We could do the same thing. I know, for example, that Berlin's Senator for Economic Affairs has received an invitation from a trade journal to visit a Berlin bar for just such a demonstration. The latest word is that Ms. Pop has not yet been able to respond. It was for this very reason that I drew up my hygiene concept – to get bar and restaurant owners thinking and to help them prepare. The delivery times for hygiene products can be extremely long right now, so those who have been devoting their time and energy to ‘rebooting’ should already have some changes to show for their efforts. I, for one, am ready to start
By ensuring hygienic conditions you are also protecting your employees. What things are particularly important here?

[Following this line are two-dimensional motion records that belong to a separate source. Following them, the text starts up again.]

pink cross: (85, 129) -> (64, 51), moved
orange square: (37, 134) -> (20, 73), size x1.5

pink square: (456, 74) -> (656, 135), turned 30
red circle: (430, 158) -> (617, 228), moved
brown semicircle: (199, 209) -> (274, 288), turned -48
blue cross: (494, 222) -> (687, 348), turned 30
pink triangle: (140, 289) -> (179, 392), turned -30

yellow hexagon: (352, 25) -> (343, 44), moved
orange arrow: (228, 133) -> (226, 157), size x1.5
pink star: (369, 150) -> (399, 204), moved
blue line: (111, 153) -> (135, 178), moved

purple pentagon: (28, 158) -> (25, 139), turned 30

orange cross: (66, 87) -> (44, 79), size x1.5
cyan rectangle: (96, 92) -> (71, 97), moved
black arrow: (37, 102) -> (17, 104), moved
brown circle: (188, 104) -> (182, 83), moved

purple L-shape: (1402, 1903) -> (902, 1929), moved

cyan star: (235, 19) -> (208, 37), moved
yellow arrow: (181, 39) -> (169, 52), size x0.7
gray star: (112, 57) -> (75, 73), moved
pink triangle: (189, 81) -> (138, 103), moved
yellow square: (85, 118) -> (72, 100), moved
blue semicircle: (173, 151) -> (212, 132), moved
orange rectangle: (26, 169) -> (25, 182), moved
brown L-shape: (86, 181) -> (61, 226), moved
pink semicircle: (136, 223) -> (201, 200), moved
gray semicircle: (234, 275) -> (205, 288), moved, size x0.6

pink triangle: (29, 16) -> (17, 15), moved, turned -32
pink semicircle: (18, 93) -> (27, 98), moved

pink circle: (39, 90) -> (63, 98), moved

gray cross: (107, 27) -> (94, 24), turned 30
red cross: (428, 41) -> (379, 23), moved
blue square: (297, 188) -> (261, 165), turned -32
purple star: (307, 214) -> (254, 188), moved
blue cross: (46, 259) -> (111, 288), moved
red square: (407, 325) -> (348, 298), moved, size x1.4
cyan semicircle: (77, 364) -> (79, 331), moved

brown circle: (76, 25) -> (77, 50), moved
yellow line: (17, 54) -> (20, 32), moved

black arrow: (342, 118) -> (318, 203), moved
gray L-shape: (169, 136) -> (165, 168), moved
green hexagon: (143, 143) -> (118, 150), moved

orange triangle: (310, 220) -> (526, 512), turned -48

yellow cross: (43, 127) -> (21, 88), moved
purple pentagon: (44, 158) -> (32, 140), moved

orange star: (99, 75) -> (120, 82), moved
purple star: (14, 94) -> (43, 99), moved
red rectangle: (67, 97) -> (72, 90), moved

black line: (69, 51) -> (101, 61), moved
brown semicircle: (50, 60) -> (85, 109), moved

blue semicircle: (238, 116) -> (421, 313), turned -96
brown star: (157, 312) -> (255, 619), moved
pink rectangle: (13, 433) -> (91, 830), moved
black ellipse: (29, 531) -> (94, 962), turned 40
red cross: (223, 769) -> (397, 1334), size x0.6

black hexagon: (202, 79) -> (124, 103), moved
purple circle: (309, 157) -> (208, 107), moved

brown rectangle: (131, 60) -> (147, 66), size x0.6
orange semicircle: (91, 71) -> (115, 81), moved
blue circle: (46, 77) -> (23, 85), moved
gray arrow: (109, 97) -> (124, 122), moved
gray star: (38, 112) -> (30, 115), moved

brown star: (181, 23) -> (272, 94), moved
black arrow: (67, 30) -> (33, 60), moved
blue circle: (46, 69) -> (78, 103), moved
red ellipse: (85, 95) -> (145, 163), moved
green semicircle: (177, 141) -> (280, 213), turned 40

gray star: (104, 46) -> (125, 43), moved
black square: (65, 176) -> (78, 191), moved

Unfortunately the State of Berlin has been very lax in the way it has drawn up its regulations, and most of the rules are focused solely on protecting customers. I believe that employees are every bit as deserving of protection, and other German states have done more here. In concrete terms, we're talking about spit guards for bartenders at mix stations, mandatory hygiene stations for patrons, pandemic training for staff, airing out premises at least once every two hours, free gloves and masks for personnel, small fixed teams to minimise the danger of the entire staff being subjected to quarantine, and, naturally, keeping a list of customers. This is still not mandated in Berlin, yet it can be a great help should something occur, as it allows customers and employees to be contacted quickly so that they can isolate themselves. At the end of the day, you’re dealing with the same information you need to reserve a table.
Right now it's spring, the time when bars and restaurants like to move their operations outdoors. Lithuania’s capital Vilnius has decided to make even more space available outdoors for its food and drink establishments this year, and this model is now also being tested in Berlin, Cologne and other cities. It appears to be a good idea, as not only is the risk of infection lower outside, but they can also serve more customers this way. Wouldn't this also be a good idea for bars – if they are actually allowed to reopen?
Transmission of the virus is significantly lower outdoors, so the concept is certainly worthwhile. Berlin’s people are particularly fond of sitting outside when the weather gets warmer, and it goes without saying that food as well as drinks can be served without difficulty in special areas in front of an establishment. The routes employees have to take must always be considered. If reaching the tables requires crossing a street, there is a certain level of danger involved. We also cannot treat outdoor service as a solution to all our problems, absolving governments of their responsibility to offer other financial support to the industry. After all, outdoor business is always at the mercy of the weather. Otherwise there is no reason not to pursue this path.